Kroger
Sitting at the hospital waiting on my mom to get her
colonoscopy blasting one ear with Sweet Child of Mine to drown out the Fox News
playing in the background. In the initial room they had MSNBC and a black man
checking people in. In the next room a blonde older woman and Fox News. Can’t
say I’m surprised. I wonder why of all the things to play in a hospital they
play the most divisive possible channel. The things you tend not to speak to
strangers about are politics, religion, and money. A hospital is a glorius
combination of all three.
A statue of a Saint greets you when you enter, you sit in a
room listening to wealthy whites debate which group will benefit the most in
the coming four years, then leave with a bill that ranges from decent to a
crime against humanity depending on your level of insurance. My boyfriend says
they keep the TV on politics to increase heart attacks. It’s a good plan,
recurring revenue. Keep you stressed and angry enough, at least 50% of the
people should dislike the channel, you’ll need anti-depressants, blood pressure
meds, and a Xanax to relieve the headache of it all. That of course will lead
to a pricey rehab treatment but at least you aren't a socialist...
Anyways
Kroger is grocery store equivalent of marrying that guy
you’re dating when you’re 34. Doesn’t really matter who. He’s fine. He’s nice
you know? He’s got hobbies probably. I mean no style, but that’s just because
he doesn’t care. He use to wear weird hats so you’re fine that it’s just
basketball pants now. He went to Dayton.
It’s a good school I guess. I think they had a business program. He majored in
sports. Or like sports marketing? I don’t remember. He works for some place downtown
now. Doing something with grants. Or business development? Anyways you know
where he lives. And you’re finally used to where he keeps his cups. It’s in the
pantry. It doesn’t make sense to you, but its fine. Plus he’s clean. Guys
aren’t always clean.
Anyways he proposed. Sort of, he said he didn't care if y'all had a wedding which is close enough. You need a new mattress so the
timing is good, you can get a king size. Plus you’re pretty skinny right now. So you'll commit to him. This is not settling you whisper to yourself.
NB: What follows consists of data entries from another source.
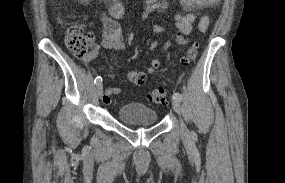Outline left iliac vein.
Segmentation results:
<instances>
[{
    "mask_svg": "<svg viewBox=\"0 0 285 183\" xmlns=\"http://www.w3.org/2000/svg\"><path fill=\"white\" fill-rule=\"evenodd\" d=\"M172 106L174 111L178 114L181 115V104H180V100L174 98L173 102H172ZM181 135L182 136H187L188 135V129L186 128V126L184 125V123H181Z\"/></svg>",
    "mask_w": 285,
    "mask_h": 183,
    "instance_id": "obj_1",
    "label": "left iliac vein"
}]
</instances>
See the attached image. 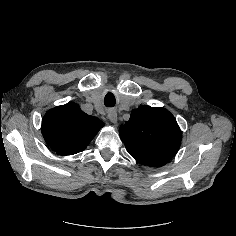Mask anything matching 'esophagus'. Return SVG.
<instances>
[{"label": "esophagus", "instance_id": "1", "mask_svg": "<svg viewBox=\"0 0 236 236\" xmlns=\"http://www.w3.org/2000/svg\"><path fill=\"white\" fill-rule=\"evenodd\" d=\"M108 119L113 123L117 124V113L115 110H111L108 113Z\"/></svg>", "mask_w": 236, "mask_h": 236}]
</instances>
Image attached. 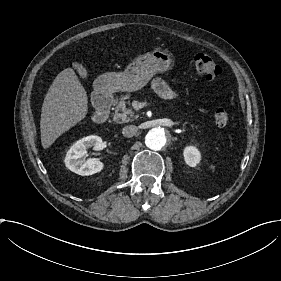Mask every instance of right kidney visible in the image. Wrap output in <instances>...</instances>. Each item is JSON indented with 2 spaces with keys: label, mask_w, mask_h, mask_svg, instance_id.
Masks as SVG:
<instances>
[{
  "label": "right kidney",
  "mask_w": 281,
  "mask_h": 281,
  "mask_svg": "<svg viewBox=\"0 0 281 281\" xmlns=\"http://www.w3.org/2000/svg\"><path fill=\"white\" fill-rule=\"evenodd\" d=\"M89 148L96 151L103 149L102 139L99 136L90 135L74 143L66 154V167L80 175H89L100 171L102 163L98 158H88L86 160L82 158L87 154V149Z\"/></svg>",
  "instance_id": "1"
}]
</instances>
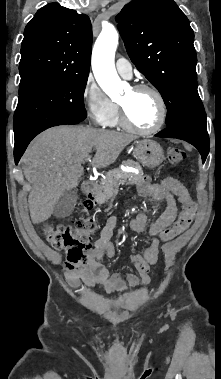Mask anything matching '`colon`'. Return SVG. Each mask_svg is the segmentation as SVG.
I'll return each instance as SVG.
<instances>
[{
  "label": "colon",
  "mask_w": 221,
  "mask_h": 379,
  "mask_svg": "<svg viewBox=\"0 0 221 379\" xmlns=\"http://www.w3.org/2000/svg\"><path fill=\"white\" fill-rule=\"evenodd\" d=\"M168 159L172 165H179L185 161L186 153L182 149L173 147L168 150ZM81 207L85 213L73 224L44 227V234L49 243L55 249L66 252V267L75 272L83 271L90 262L91 236L96 229V221L89 214L94 207L93 201L83 200ZM195 212L196 205L193 202L183 207L174 224L161 232V240H172L188 229L194 220Z\"/></svg>",
  "instance_id": "1"
}]
</instances>
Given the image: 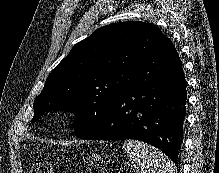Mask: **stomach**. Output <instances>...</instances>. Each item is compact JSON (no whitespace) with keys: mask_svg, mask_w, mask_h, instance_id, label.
I'll return each instance as SVG.
<instances>
[{"mask_svg":"<svg viewBox=\"0 0 219 173\" xmlns=\"http://www.w3.org/2000/svg\"><path fill=\"white\" fill-rule=\"evenodd\" d=\"M100 157H98L97 155L93 154V155H89L87 157H85V161L89 162L91 165H93L94 163H96L97 161H99Z\"/></svg>","mask_w":219,"mask_h":173,"instance_id":"stomach-1","label":"stomach"}]
</instances>
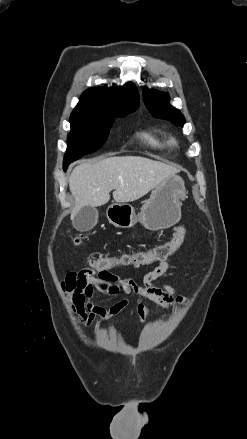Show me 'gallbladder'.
<instances>
[{
	"instance_id": "obj_1",
	"label": "gallbladder",
	"mask_w": 247,
	"mask_h": 439,
	"mask_svg": "<svg viewBox=\"0 0 247 439\" xmlns=\"http://www.w3.org/2000/svg\"><path fill=\"white\" fill-rule=\"evenodd\" d=\"M98 220V211L96 208L84 206L74 217L72 224L74 228L81 232H86L94 228Z\"/></svg>"
}]
</instances>
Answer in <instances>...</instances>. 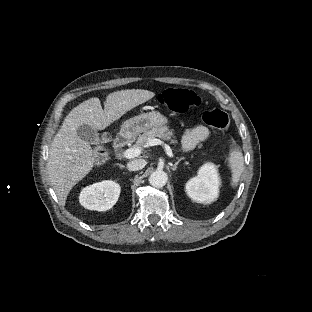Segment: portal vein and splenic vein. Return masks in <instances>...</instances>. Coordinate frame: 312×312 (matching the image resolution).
Returning <instances> with one entry per match:
<instances>
[{"label":"portal vein and splenic vein","mask_w":312,"mask_h":312,"mask_svg":"<svg viewBox=\"0 0 312 312\" xmlns=\"http://www.w3.org/2000/svg\"><path fill=\"white\" fill-rule=\"evenodd\" d=\"M151 145H161L165 151L166 154L169 158H175V155L172 152L171 147L166 144L164 141L158 139V138H154L151 143ZM140 154V150L139 149H127L126 151L123 152V158L125 159H131L134 157H137Z\"/></svg>","instance_id":"1"}]
</instances>
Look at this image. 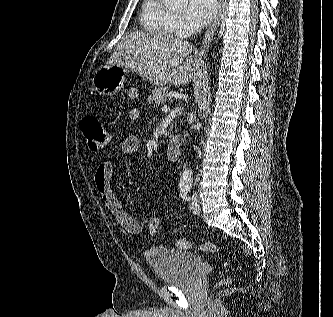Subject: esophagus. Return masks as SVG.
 <instances>
[{
    "label": "esophagus",
    "instance_id": "34e87169",
    "mask_svg": "<svg viewBox=\"0 0 333 317\" xmlns=\"http://www.w3.org/2000/svg\"><path fill=\"white\" fill-rule=\"evenodd\" d=\"M223 1L224 0H219L218 13H217L215 19L213 20L212 24L209 26V28L207 29V31L205 33V36L202 41L200 55H203L205 53V51L207 50V48L209 47V44L212 40L214 32L216 31V29L218 28V26L220 24L222 10H223Z\"/></svg>",
    "mask_w": 333,
    "mask_h": 317
}]
</instances>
Your ex is back though. He looks good you must admit. But he left. He was
gone for a long time. And you had to move on. You can’t wait on people like
that. He has left like so many times. You’re not going to get hurt again. He kept changing who he was and then he was gone.
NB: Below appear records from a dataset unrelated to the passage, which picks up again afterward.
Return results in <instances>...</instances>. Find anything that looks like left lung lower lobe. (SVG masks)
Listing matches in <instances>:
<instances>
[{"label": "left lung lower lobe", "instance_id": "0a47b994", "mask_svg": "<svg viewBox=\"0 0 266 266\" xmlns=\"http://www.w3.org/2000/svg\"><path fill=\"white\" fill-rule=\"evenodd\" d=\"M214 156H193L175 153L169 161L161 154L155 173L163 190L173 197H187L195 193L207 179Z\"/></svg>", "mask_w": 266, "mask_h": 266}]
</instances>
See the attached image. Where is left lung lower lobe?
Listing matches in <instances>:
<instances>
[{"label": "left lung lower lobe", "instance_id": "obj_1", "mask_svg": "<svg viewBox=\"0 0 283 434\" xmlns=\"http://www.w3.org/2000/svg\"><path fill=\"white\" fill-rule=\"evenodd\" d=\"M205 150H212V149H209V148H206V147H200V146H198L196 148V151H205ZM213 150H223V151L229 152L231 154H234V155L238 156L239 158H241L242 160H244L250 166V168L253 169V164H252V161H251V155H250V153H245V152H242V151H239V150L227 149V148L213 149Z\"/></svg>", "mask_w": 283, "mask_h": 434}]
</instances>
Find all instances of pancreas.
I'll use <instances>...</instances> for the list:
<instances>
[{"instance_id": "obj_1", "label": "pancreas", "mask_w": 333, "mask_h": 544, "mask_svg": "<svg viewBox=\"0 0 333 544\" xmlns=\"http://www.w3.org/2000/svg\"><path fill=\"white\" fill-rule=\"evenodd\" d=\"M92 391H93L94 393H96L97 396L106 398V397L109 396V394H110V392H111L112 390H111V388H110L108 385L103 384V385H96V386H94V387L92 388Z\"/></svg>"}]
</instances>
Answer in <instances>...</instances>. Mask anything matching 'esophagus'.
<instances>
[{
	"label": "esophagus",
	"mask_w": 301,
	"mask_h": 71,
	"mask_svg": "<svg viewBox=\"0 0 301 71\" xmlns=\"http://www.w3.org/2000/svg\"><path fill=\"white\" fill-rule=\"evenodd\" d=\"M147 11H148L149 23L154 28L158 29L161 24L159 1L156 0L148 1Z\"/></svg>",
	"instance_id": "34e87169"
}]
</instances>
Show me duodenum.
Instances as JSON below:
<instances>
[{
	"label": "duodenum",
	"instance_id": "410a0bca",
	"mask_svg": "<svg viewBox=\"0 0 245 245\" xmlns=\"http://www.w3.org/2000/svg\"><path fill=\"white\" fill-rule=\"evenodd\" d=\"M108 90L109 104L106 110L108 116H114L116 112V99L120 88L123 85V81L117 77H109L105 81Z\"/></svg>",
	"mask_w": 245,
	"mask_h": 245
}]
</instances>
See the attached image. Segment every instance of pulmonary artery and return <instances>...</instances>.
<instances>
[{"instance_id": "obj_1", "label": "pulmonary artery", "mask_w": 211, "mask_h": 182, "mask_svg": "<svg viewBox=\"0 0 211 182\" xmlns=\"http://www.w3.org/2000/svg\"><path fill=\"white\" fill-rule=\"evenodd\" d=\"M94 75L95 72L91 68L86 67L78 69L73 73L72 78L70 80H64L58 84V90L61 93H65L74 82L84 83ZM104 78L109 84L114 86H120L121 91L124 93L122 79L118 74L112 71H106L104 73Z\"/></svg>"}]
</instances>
You are content now. It is not perfect, but you know where the his cups are. And this is what this is about. You put too much time into understanding his bizarre little habits and they are your weird little habits now too.
That’s Kroger. You won’t leave it. You just finally learned
the applesauce is next to the Latin food aisle in the front and cereal is aisle
14 in the back near the bacon. And the hummus is in the front right of the
store by the bakery and fancy cheeses. And the dairy free cheese is with the
vegetables. And the regular non fancy cheese is in the back with eggs. The local grocery store pulled a real dick move just up and selling the building. Kroger is fine. You
know where stuff is. It took forever to learn. It doesn’t make sense, but you
know where it is. So fuck it. I’m not going to you Publix. You left us hanging
for years while redoing the interior of the store. You went from local to chain to a different chain to another chain and you know what? I moved on! And yes your aisles make sense Publix, but I don’t even know
you anymore. Kroger is not
the grocery store you want, but it’s the store we deserve. You don’t want to
spend $7 on berries. So take your $3 mealy blueberries and suck it up.
Plus
when you want to spice things up you can go sit with your computer at Whole
Foods and nibble on unseasoned edamame and kale from the salad bar. Which
everyone knows is like your flirtation with your hot married coworker. I mean you’re
never going to buy your groceries there but it just feels good to be around
him. You feel special.
This has been my distraction from the political bullshit on
TV in the waiting room. We all know what is going to happen. Instead of getting Kroger
for a president, a little lame but fine, I’m watching what happens when you get married to your drug
addict heroin boyfriend who is probably the father of your kids, at least one
of them. He cheats and hits you but you do too. The
cops know your name. The neighbors don’t even look anymore when they show up.
It’s not even a grocery store. It’s somehow eating leftover take out every
night that you don’t even remember ordering. It’s just fucked. It’s the couch
fry of a president and for whatever reason we are eating it. Throw it out.